If you hang on, the article does get quite brilliant. He and I found our common ground in the land of hospice. What the author had to learn through home visits and interviews with hospice nurses and patients, we experienced first hand with my grandmother. Even in some of my earliest memories, I remember my grandmother as having health problems (back surgeries, enlarged heart). The memory of those hospital visits pale in comparison to the last two years of her life. Her health had declined so significantly that, for a while, it seemed like each week was touch and go. A particularly horrific stint in the emergency room resulted in a very frank conversation between my grandmother and my mom and grandpa about her wishes and how she wanted to live and die. She was tired. She had lived a full life and didn't want her last breaths to be taken hooked up to a ventilator with her meals delivered through feeding tubes. As her family, we supported her decision, and she was signed up for hospice.

The men and women who provide hospice care are truly amazing human beings. I can't put it any better than the author does.


"In ordinary medicine, the goal is to extend life. We’ll sacrifice the 
quality of your existence now—by performing surgery, providing 
chemotherapy, putting you in intensive care—for the chance of 
gaining time later. Hospice deploys nurses, doctors, and social 
workers to help people with a fatal illness have the fullest possible 
lives right now. That means focusing on objectives like freedom from 
pain and discomfort, or maintaining mental awareness for as 
long as possible, or getting out with family once in a while."

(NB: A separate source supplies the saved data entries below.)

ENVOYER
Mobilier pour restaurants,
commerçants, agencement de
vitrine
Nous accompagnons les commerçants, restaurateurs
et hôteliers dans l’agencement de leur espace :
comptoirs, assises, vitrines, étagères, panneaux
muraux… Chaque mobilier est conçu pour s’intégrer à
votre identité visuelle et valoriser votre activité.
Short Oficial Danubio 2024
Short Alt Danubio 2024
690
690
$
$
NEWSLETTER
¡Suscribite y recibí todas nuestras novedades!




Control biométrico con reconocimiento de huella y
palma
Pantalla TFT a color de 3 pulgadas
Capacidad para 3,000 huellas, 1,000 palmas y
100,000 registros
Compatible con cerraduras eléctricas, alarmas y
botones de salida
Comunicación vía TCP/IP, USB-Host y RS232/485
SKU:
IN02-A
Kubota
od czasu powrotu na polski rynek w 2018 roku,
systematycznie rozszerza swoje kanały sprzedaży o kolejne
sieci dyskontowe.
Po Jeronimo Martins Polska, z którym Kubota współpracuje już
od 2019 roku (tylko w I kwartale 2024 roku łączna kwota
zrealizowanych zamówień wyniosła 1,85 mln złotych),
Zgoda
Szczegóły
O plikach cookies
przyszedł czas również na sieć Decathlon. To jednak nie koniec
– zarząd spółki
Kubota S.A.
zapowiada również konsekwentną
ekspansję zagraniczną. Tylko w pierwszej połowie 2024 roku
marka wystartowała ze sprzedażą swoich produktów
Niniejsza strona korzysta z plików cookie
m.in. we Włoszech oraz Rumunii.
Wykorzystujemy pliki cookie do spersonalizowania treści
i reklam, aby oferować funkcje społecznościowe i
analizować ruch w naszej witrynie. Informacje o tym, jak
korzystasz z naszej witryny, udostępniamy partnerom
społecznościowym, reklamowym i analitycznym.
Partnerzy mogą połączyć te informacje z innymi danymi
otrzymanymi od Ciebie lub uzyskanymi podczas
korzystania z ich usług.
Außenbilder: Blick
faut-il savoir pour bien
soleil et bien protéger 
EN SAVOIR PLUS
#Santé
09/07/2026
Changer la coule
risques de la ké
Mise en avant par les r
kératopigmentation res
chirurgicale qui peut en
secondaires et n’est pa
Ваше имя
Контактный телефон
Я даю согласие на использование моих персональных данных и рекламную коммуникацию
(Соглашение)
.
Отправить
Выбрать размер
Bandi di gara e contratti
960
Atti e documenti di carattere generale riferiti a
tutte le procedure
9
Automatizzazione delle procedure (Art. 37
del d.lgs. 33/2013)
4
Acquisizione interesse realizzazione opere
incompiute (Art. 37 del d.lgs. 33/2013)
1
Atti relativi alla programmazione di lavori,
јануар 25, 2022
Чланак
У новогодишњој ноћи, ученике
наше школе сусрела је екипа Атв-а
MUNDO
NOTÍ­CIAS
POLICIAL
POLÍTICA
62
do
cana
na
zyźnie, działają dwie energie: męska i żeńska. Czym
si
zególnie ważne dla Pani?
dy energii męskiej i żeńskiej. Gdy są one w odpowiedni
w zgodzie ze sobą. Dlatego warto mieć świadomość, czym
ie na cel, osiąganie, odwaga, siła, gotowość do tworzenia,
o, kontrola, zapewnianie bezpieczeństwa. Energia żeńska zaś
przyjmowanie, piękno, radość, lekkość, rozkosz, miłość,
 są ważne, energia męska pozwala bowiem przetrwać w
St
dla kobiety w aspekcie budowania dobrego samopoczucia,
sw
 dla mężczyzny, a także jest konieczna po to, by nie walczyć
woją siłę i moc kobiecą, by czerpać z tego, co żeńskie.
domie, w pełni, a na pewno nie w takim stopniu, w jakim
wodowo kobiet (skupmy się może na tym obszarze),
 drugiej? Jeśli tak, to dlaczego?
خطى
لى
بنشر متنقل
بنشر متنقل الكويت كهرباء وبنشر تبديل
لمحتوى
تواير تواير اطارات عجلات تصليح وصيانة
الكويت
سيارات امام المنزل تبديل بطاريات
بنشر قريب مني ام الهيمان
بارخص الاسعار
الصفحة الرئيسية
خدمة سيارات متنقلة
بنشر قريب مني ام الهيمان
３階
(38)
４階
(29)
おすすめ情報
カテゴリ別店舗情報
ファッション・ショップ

He goes on to quote studies where patients who opt for hospice instead of innumerable last ditch efforts don't necessarily die any sooner and, in fact, have sometimes been known to live a little longer. I know that, with my grandmother, I was given almost two years with her, and I wouldn't trade those for the world. I flew home more frequently and spent almost every hour I could with her. She enjoyed the simple things like getting her hair done, having her nails painted and kicking my ass at Uno

By the end of the article, we are grudgingly friends. He lays out a case for rethinking death and rethinking care based, at least part, strengthening communication, something I can get behind.

Read the article.


*Yes, I know an article can't physically do anything to me, but words can have such a profound effect that it feels physical.